Pour ce qui est de la pénibilité, on a jusqu'à présent été surtout confronté, dans les milieux industriels qui sont les premiers concernés, à des situations de travail pénibles sur le plan physique, dommageables pour les intéressés et pour la collectivité. Ces situations présentaient l'avantage, si je puis m'exprimer ainsi, d'être facilement identifiables, ce qui facilitait la recherche d'une solution. Chacun s'accorde à reconnaître que les conditions de travail se sont globalement améliorées sur le plan physique, même si des progrès restent encore à faire. Mais, dans le même temps, sont apparus de nouveaux problèmes liés à une pénibilité psychique, beaucoup plus difficile à cerner, notamment parce qu'il peut exister des interactions entre facteurs personnels et facteurs professionnels. Lors de leurs négociations, les partenaires sociaux avaient intégré dans leur projet d'accord la dimension psychique de la pénibilité et, pour notre part, nous avons bien en tête ces deux aspects, physique et psychique. Des initiatives ont été prises récemment, à la fois par l'État et par les partenaires sociaux, dont je veux pour preuve l'accord national interprofessionnel du 2 juillet 2008 sur le stress au travail, qui ouvre des pistes de réflexion et permet d'envisager des plans d'action. S'il ne faut pas nier la réalité, et nous ne la nions pas, nous n'acceptons pas en revanche les généralisations hâtives sur la souffrance au travail. Entre les personnes qui souffrent de n'avoir pas d'emploi et celles qui souffrent au travail, il existe vraisemblablement un point d'équilibre raisonnable, sur lequel il serait sain que nous puissions nous entendre.
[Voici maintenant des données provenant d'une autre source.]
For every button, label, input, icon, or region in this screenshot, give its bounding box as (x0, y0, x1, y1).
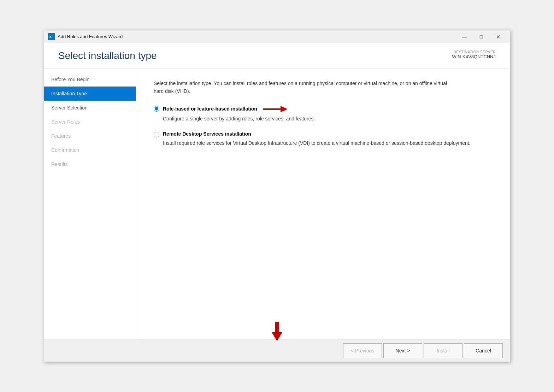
next-button[interactable]: Next > (383, 343, 422, 358)
footer-bar: < Previous Next > Install Cancel (44, 339, 510, 362)
svg-rect-2 (50, 36, 51, 37)
description-text: Select the installation type. You can in… (154, 79, 458, 95)
option-remote-desktop-desc: Install required role services for Virtu… (163, 139, 492, 147)
sidebar-item-installation-type[interactable]: Installation Type (44, 87, 136, 101)
svg-marker-4 (263, 106, 288, 112)
destination-server-info: DESTINATION SERVER WIN-K4V8QNTCNNJ (452, 50, 496, 59)
header: Select installation type DESTINATION SER… (44, 43, 510, 69)
maximize-button[interactable]: □ (473, 31, 489, 42)
titlebar-text: Add Roles and Features Wizard (58, 34, 456, 39)
radio-role-based[interactable] (154, 106, 159, 112)
titlebar-controls: — □ ✕ (456, 31, 506, 42)
option-remote-desktop-label[interactable]: Remote Desktop Services installation (163, 131, 251, 137)
install-button[interactable]: Install (424, 343, 462, 358)
sidebar-item-confirmation: Confirmation (44, 143, 136, 157)
minimize-button[interactable]: — (456, 31, 472, 42)
option-role-based-desc: Configure a single server by adding role… (163, 115, 492, 123)
sidebar: Before You BeginInstallation TypeServer … (44, 69, 136, 339)
sidebar-item-server-roles: Server Roles (44, 115, 136, 129)
svg-rect-1 (49, 35, 53, 37)
red-arrow-icon (263, 105, 288, 113)
server-name: WIN-K4V8QNTCNNJ (452, 54, 496, 59)
radio-remote-desktop[interactable] (154, 132, 159, 137)
titlebar: Add Roles and Features Wizard — □ ✕ (44, 30, 510, 43)
svg-rect-6 (275, 322, 279, 333)
main-content: Select the installation type. You can in… (136, 69, 510, 339)
close-button[interactable]: ✕ (490, 31, 506, 42)
option-role-based-label[interactable]: Role-based or feature-based installation (163, 105, 288, 113)
page-title: Select installation type (58, 50, 157, 61)
sidebar-item-server-selection[interactable]: Server Selection (44, 101, 136, 115)
cancel-button[interactable]: Cancel (464, 343, 503, 358)
app-icon (48, 33, 55, 40)
content-area: Before You BeginInstallation TypeServer … (44, 69, 510, 339)
destination-label: DESTINATION SERVER (452, 50, 496, 54)
option-role-based: Role-based or feature-based installation… (154, 105, 492, 123)
previous-button[interactable]: < Previous (343, 343, 382, 358)
svg-marker-5 (272, 332, 282, 341)
svg-rect-3 (50, 37, 51, 37)
down-arrow-indicator (270, 322, 284, 344)
sidebar-item-features: Features (44, 129, 136, 143)
sidebar-item-results: Results (44, 157, 136, 171)
sidebar-item-before-you-begin[interactable]: Before You Begin (44, 72, 136, 87)
wizard-window: Add Roles and Features Wizard — □ ✕ Sele… (44, 30, 510, 362)
option-remote-desktop: Remote Desktop Services installation Ins… (154, 131, 492, 147)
Pour ce qui est des cessations anticipées d'activité pour inaptitude ou invalidité, nous explorons deux voies sans avoir encore tranché. La première serait de gérer « le stock ». Mais est-il opportun de continuer de permettre à des personnes, même ayant travaillé dans des conditions reconnues pénibles et dont l'état a été constaté sur le plan médical, de partir plus tôt en retraite si on relève l'âge légal de départ ? La deuxième serait d'avoir une approche différente concernant l'inaptitude et l'invalidité. Mais se posent inévitablement des questions de financement. La branche accidents du travail-maladies professionnelles est aujourd'hui en déficit de 5 millions d'euros.